Robert S. Dean, Center for Appellate Litigation, New York (Mark Zeno of counsel), for appellant.
Cyrus R. Vance, Jr., District Attorney, New York (Grace Vee of counsel), for respondent.
Friedman, J.P., Gische, Kahn, Singh, Moulton, JJ.
Judgment, Supreme Court, New York County (Gregory Carro, J. at counsel application; Ruth Pickholz, J. at jury trial and sentencing), rendered March 25, 2016, as amended July 11, 2016, convicting defendant of burglary in the third degree, and sentencing him, as a second felony offender, to a term of three to six years, unanimously affirmed.
The verdict was supported by legally sufficient evidence and was not against the weight of the evidence (see People v. Danielson, 9 N.Y.3d 342, 348–349, 849 N.Y.S.2d 480, 880 N.E.2d 1 [2007] ). In this burglary of a store, the evidence amply supported the jury's conclusion that defendant knowingly entered the premises unlawfully. A trespass notice, signed by defendant, clearly and unequivocally informed him that he was prohibited from entering the store again (see People v. Ramnarain, 52 A.D.3d 348, 349, 861 N.Y.S.2d 6 [1st Dept. 2008], lv denied 11 N.Y.3d 793, 866 N.Y.S.2d 619, 896 N.E.2d 105 [2008] ; People v. Polite, 302 A.D.2d 227, 753 N.Y.S.2d 722 [1st Dept. 2003], lv denied 99 N.Y.2d 657, 760 N.Y.S.2d 122, 790 N.E.2d 296 [2003] ). The evidence also showed that defendant intended to commit a crime in the store, because his conduct clearly evinced an attempt to steal merchandise (see e. g. People v. Brunson, 294 A.D.2d 104, 740 N.Y.S.2d 866 [1st Dept. 2001], lv denied 98 N.Y.2d 695, 747 N.Y.S.2d 413, 776 N.E.2d 2 [2002] ).

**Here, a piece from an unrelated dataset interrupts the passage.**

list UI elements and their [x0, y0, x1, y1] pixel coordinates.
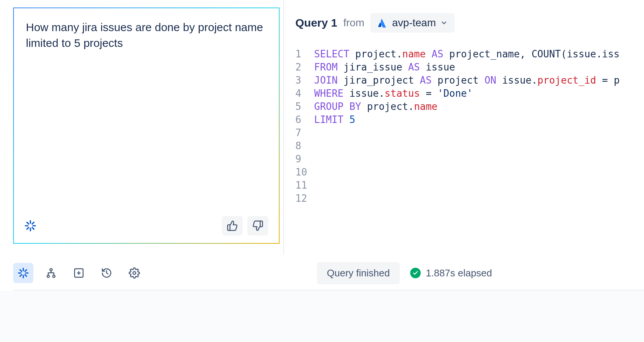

When viewed in context, an isolated remark during the prosecutor's summation, to which defendant objected on the ground that the prosecutor was "testifying," constituted permissible comment on the evidence. Defendant did not preserve any other challenges to the summation, and we decline to review them in the interest of justice. As an alternative holding, we conclude that the challenged remarks generally constituted fair comment on the evidence, including the drawing of reasonable inferences, and were responsive to defendant's summation. To the extent that some of the comments were better left unsaid, they were not so pervasive or egregious as to deprive defendant of a fair trial (see People v. Overlee, 236 A.D.2d 133, 666 N.Y.S.2d 572 [1st Dept. 1997], lv denied 91 N.Y.2d 976, 672 N.Y.S.2d 855, 695 N.E.2d 724 [1998] ; People v. D' Alessandro, 184 A.D.2d 114, 118–119, 591 N.Y.S.2d 1001 [1st Dept. 1992], lv denied 81 N.Y.2d 884, 597 N.Y.S.2d 945, 613 N.E.2d 977 [1993] ).
Defendant's ineffective assistance of counsel claims are unreviewable on direct appeal because they principally involve matters not reflected in, or fully explained by, the record (see People v. Rivera, 71 N.Y.2d 705, 709, 530 N.Y.S.2d 52, 525 N.E.2d 698 [1988] ; People v. Love, 57 N.Y.2d 998, 457 N.Y.S.2d 238, 443 N.E.2d 486 [1982] ). Accordingly, because defendant has not made a CPL 440.10 motion, the merits of the ineffective assistance claims may not be addressed on appeal. In the alternative, to the extent the existing record permits review, we find that defendant received effective assistance under the state and federal standards (see People v. Benevento, 91 N.Y.2d 708, 713–714, 674 N.Y.S.2d 629, 697 N.E.2d 584 [1998] ; Strickland v. Washington, 466 U.S. 668, 104 S.Ct. 2052, 80 L.Ed.2d 674 [1984] ). Defendant has not shown that any of counsel's alleged deficiencies fell below an objective standard of reasonableness, or that, viewed individually or collectively, they deprived defendant of a fair trial or had a reasonable probability of affecting the outcome of the case, including the length of the sentence.
Under the totality of circumstances, defendant's unelaborated, eve-of-trial request for yet another attorney, made a few months after a prior request had been granted, did not require the court to make a minimal inquiry (see People v. Porto, 16 N.Y.3d 93, 100–101, 917 N.Y.S.2d 74, 942 N.E.2d 283 [2010] ; People v. Sides, 75 N.Y.2d 822, 824–825, 552 N.Y.S.2d 555, 551 N.E.2d 1233 [1990] ).